On 8/4/07, Lew <lew(at)lewscanon(dot)nospam> wrote:
> Steve Midgley writes:
> >> The code I provided to reset a primary key sequence is actually part of
> >> Ruby on Rails core library - actually they use something very similar
> >> to what I originally sent:
> ...
> >> SELECT setval('#{sequence}', (SELECT COALESCE(MAX(#{pk})+(SELECT
> >> increment_by FROM #{sequence}), (SELECT min_value FROM #{sequence}))
> >> FROM #{table}), false)
>
> Tom Lane wrote:
> > Ugh. That's completely unsafe/broken, unless they also use locking that
> > you didn't show.
> ...
> > It doesn't have a race condition "all by itself": it will do what it's
> > told. The problem with commands such as the above is that there's a
> > time window between calculating the max() and executing the setval(),
> > and that window is more than large enough to allow someone else to
> > insert a row that invalidates your max() computation. (Because of MVCC
> > snapshotting, the risk window is in fact as long as the entire
> > calculation of the max --- it's not just a few instructions as some
> > might naively think.)
> >
> > Now it is possible to make this brute-force approach safe: you can lock
> > the table against all other modifications until you've applied your own
> > changes.

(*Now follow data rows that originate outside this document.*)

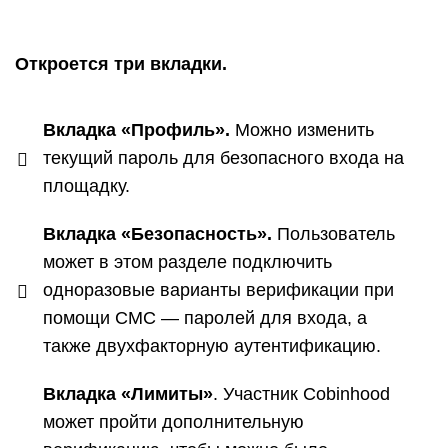
Откроется три вкладки.
Вкладка «Профиль».
Можно изменить
текущий пароль для безопасного входа на
площадку.
Вкладка «Безопасность».
Пользователь
может в этом разделе подключить
одноразовые варианты верификации при
помощи СМС — паролей для входа, а
также двухфакторную аутентификацию.
Вкладка «Лимиты»
. Участник Cobinhood
может пройти дополнительную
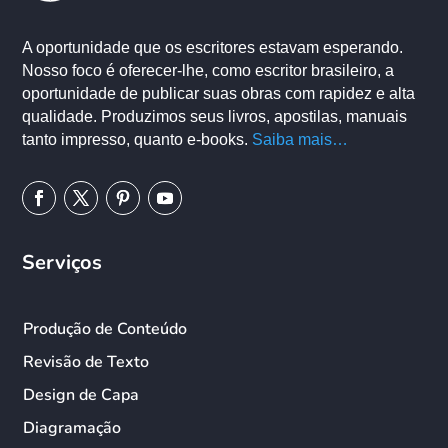
A oportunidade que os escritores estavam esperando.
Nosso foco é oferecer-lhe, como escritor brasileiro, a
oportunidade de publicar suas obras com rapidez e alta
qualidade. Produzimos seus livros, apostilas, manuais
tanto impresso, quanto e-books.
Saiba mais…
Serviços
Produção de Conteúdo
Revisão de Texto
Design de Capa
Diagramação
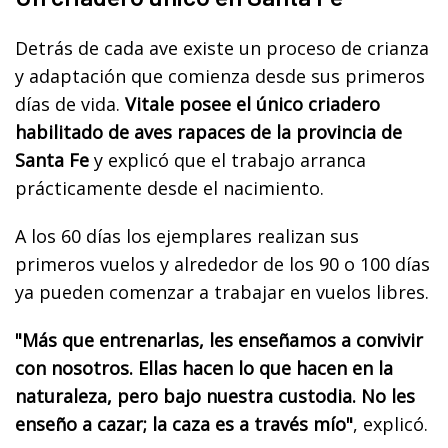
Detrás de cada ave existe un proceso de crianza
y adaptación que comienza desde sus primeros
días de vida.
Vitale posee el único criadero
habilitado de aves rapaces de la provincia de
Santa Fe
y explicó que el trabajo arranca
prácticamente desde el nacimiento.
A los 60 días los ejemplares realizan sus
primeros vuelos y alrededor de los 90 o 100 días
ya pueden comenzar a trabajar en vuelos libres.
"Más que entrenarlas, les enseñamos a convivir
con nosotros. Ellas hacen lo que hacen en la
naturaleza, pero bajo nuestra custodia. No les
enseño a cazar; la caza es a través mío"
, explicó.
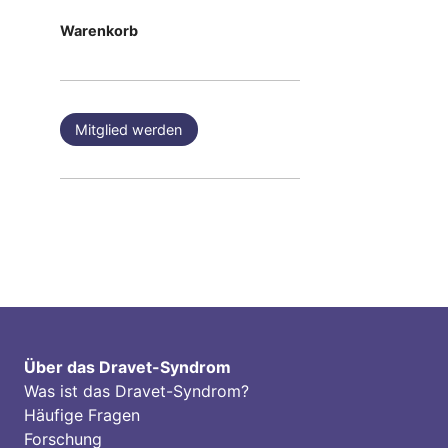
Warenkorb
Mitglied werden
Über das Dravet-Syndrom
Was ist das Dravet-Syndrom?
Häufige Fragen
Forschung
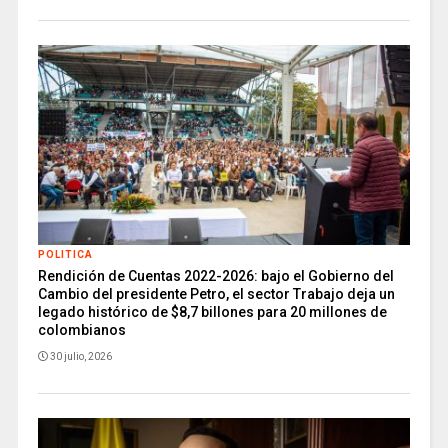
POLITICA
Rendición de Cuentas 2022-2026: bajo el Gobierno del
Cambio del presidente Petro, el sector Trabajo deja un
legado histórico de $8,7 billones para 20 millones de
colombianos
30 julio, 2026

But you pay a high price in loss of concurrency if you do
> > that.
>
> All this trouble over semantically-significant ID columns seems to support the
> camp that excoriates use of artificial ID columns and autoincrementation
> altogether.

I don't that it does that at all. If properly implemented, sequences
provide a race free way to assign unique ids to a table that otherwise
would have no natural primary key. I think that having a religious
preference one way or the other means you might use a suboptimal
method in some cases. In the db I work on, we have artificial pks of
sequences, artificial pks made from a large list of pre-created ids (6
alphanum char locator codes, common in the travel industry) and still
other tables that have natural primary keys. Each has a reason for
being the way it is.

I can't see this saying natural pks, which are often open to
interpretation and changes over time are any less are any better than
artificial pks from a sequence at all. I can see it saying that the
people who developed RoR framework were NOT database specialists.

> The usual argument in their favor is that they speed up performance, but this
> epicyclic dance to accomodate FK references to autoincremented keys makes the
> case that there is also a performance penalty, and in the more critical
> performance area of code development and correctness than in the less critical
> search speed area.

Sorry, but that's only one of the two arguments. The other one is
that natural pks are often impossible due to the dataset not being
able to be unique because of the business constraints.

In an airline reservation system, you might start with last and first
name for a pk. Then add phone number. except some people don't wanna
give their phone numbers, so you use steet address, only to find out
that John Smith with no phone lives on 123 Acorn St in Portland while
another John Smith with no phone lives on 123 Acorn St in
Phillidelphia.

And what do you do when they call back about their ticket?

Seriously, the natural primary key method has as many problems as the
artificial one.

In the USAF, they used to use a system to keep track of your medical
records. The first letter of your last name, followed by the last
four of your SSN. So, Ken Johnson might have an SSN of 123-45-6789
While Patricia Jackson might have an SSN of 453-89-6789.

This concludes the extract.